> [REQUIRED WORK]: The full set of entries below, restated word for word and stripped of images, is the expected result.

━━ SUPPLIED RECORDS

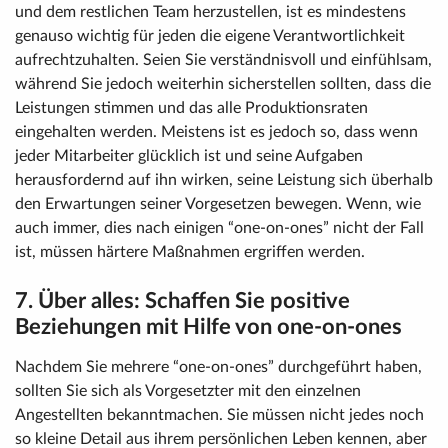
und dem restlichen Team herzustellen, ist es mindestens
genauso wichtig für jeden die eigene Verantwortlichkeit
aufrechtzuhalten. Seien Sie verständnisvoll und einfühlsam,
während Sie jedoch weiterhin sicherstellen sollten, dass die
Leistungen stimmen und das alle Produktionsraten
eingehalten werden. Meistens ist es jedoch so, dass wenn
jeder Mitarbeiter glücklich ist und seine Aufgaben
herausfordernd auf ihn wirken, seine Leistung sich überhalb
den Erwartungen seiner Vorgesetzen bewegen. Wenn, wie
auch immer, dies nach einigen “one-on-ones” nicht der Fall
ist, müssen härtere Maßnahmen ergriffen werden.
7. Über alles: Schaffen Sie positive
Beziehungen mit Hilfe von one-on-ones
Nachdem Sie mehrere “one-on-ones” durchgeführt haben,
sollten Sie sich als Vorgesetzter mit den einzelnen
Angestellten bekanntmachen. Sie müssen nicht jedes noch
so kleine Detail aus ihrem persönlichen Leben kennen, aber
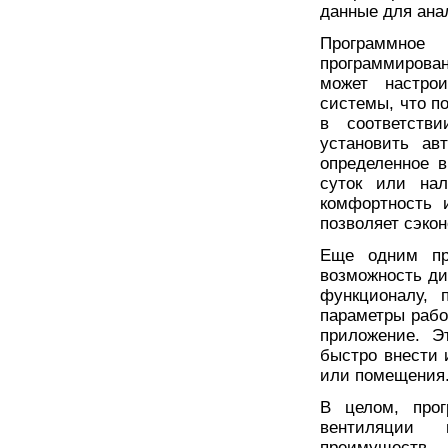
данные для ана
Программное 
программирова
может настро
системы, что п
в соответств
установить ав
определенное в
суток или на
комфортность 
позволяет сэко
Еще одним пре
возможность ди
функционалу, 
параметры рабо
приложение. Э
быстро внести 
или помещения
В целом, прог
вентиляции 
преимуществ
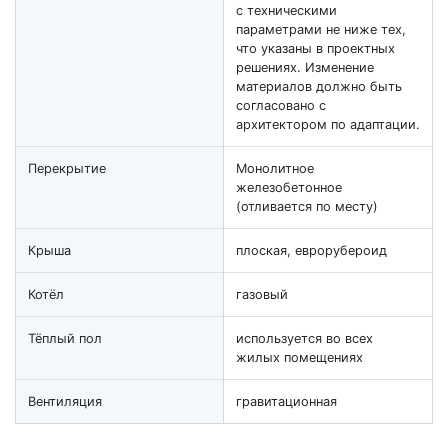
с техническими
параметрами не ниже тех,
что указаны в проектных
решениях. Изменение
материалов должно быть
согласовано с
архитектором по адаптации.
Перекрытие
Монолитное
железобетонное
(отливается по месту)
Крыша
плоская, еврорубероид
Котёл
газовый
Тёплый пол
используется во всех
жилых помещениях
Вентиляция
гравитационная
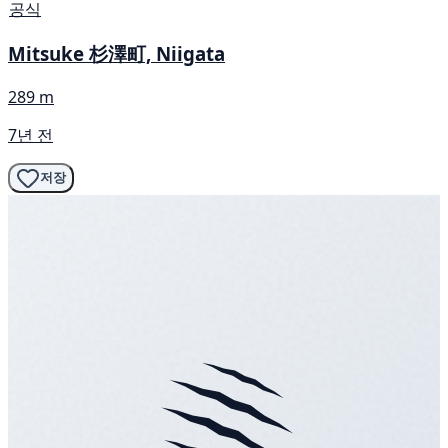
공식
Mitsuke 杉澤町, Niigata
289 m
7년 전
저장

━━━━

> [EXPECTED ANSWER]:
und dem restlichen Team herzustellen, ist es mindestens
genauso wichtig für jeden die eigene Verantwortlichkeit
aufrechtzuhalten. Seien Sie verständnisvoll und einfühlsam,
während Sie jedoch weiterhin sicherstellen sollten, dass die
Leistungen stimmen und das alle Produktionsraten
eingehalten werden. Meistens ist es jedoch so, dass wenn
jeder Mitarbeiter glücklich ist und seine Aufgaben
herausfordernd auf ihn wirken, seine Leistung sich überhalb
den Erwartungen seiner Vorgesetzen bewegen. Wenn, wie
auch immer, dies nach einigen “one-on-ones” nicht der Fall
ist, müssen härtere Maßnahmen ergriffen werden.
7. Über alles: Schaffen Sie positive
Beziehungen mit Hilfe von one-on-ones
Nachdem Sie mehrere “one-on-ones” durchgeführt haben,
sollten Sie sich als Vorgesetzter mit den einzelnen
Angestellten bekanntmachen. Sie müssen nicht jedes noch
so kleine Detail aus ihrem persönlichen Leben kennen, aber
данные для ана
Программное 
программирова
может настро
системы, что п
в соответств
установить ав
определенное в
суток или на
комфортность 
позволяет сэко
Еще одним пре
возможность ди
функционалу, 
параметры рабо
приложение. Э
быстро внести 
или помещения
В целом, прог
вентиляции 
преимуществ
с техническими
параметрами не ниже тех,
что указаны в проектных
решениях. Изменение
материалов должно быть
согласовано с
архитектором по адаптации.
Перекрытие
Монолитное
железобетонное
(отливается по месту)
Крыша
плоская, еврорубероид
Котёл
газовый
Тёплый пол
используется во всех
жилых помещениях
Вентиляция
гравитационная
공식
Mitsuke 杉澤町, Niigata
289 m
7년 전
저장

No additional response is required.